What is expected: Lines holding the string "Sookie" in the listing below are to be copied.

Material for this task section start

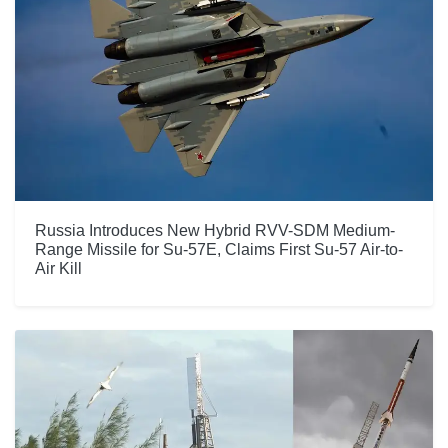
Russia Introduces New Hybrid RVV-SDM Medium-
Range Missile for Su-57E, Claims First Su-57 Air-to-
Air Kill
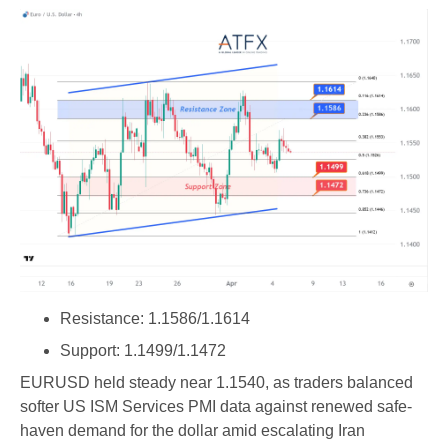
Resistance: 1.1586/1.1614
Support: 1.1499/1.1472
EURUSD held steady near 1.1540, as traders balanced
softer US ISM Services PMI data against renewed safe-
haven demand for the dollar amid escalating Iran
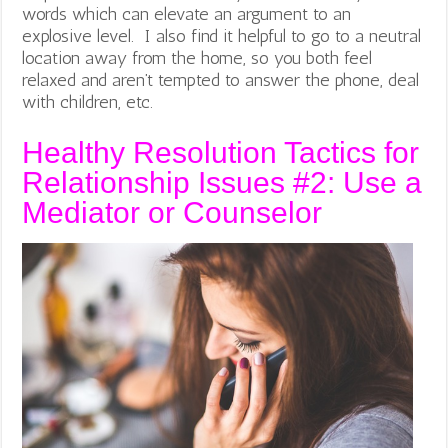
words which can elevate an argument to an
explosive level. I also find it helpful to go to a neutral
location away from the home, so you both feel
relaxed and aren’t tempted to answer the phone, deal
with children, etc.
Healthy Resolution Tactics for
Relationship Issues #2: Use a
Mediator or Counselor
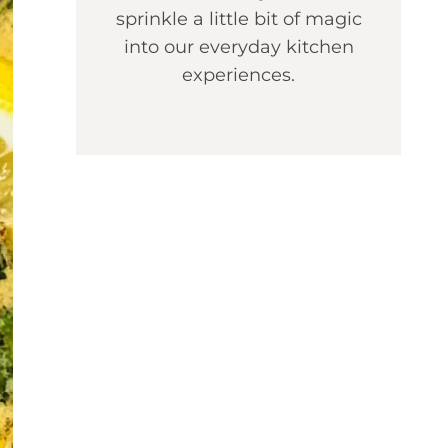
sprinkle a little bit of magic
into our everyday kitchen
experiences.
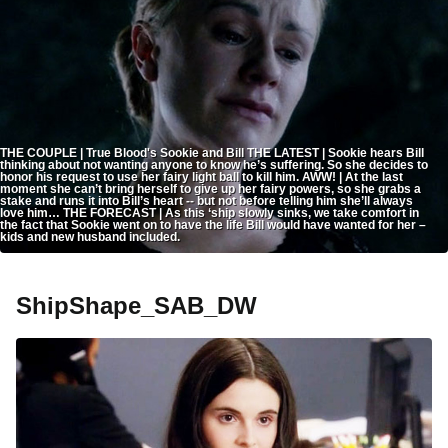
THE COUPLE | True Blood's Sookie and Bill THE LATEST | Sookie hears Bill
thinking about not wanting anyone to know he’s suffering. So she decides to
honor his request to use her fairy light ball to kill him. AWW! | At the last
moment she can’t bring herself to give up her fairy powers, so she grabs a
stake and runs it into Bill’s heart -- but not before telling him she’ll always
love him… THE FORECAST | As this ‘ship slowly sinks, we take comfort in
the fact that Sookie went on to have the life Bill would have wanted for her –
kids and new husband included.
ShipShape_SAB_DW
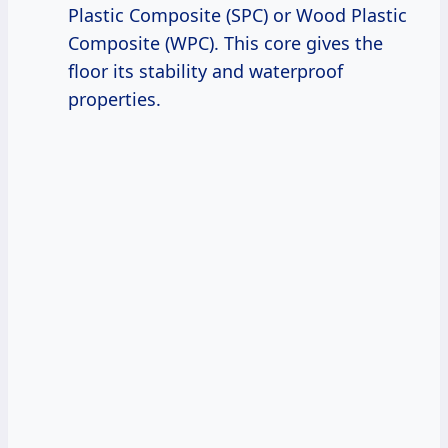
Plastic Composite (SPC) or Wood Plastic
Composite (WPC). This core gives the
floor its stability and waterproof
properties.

Material for this task section end

Written response:
THE COUPLE | True Blood's Sookie and Bill THE LATEST | Sookie hears Bill
the fact that Sookie went on to have the life Bill would have wanted for her –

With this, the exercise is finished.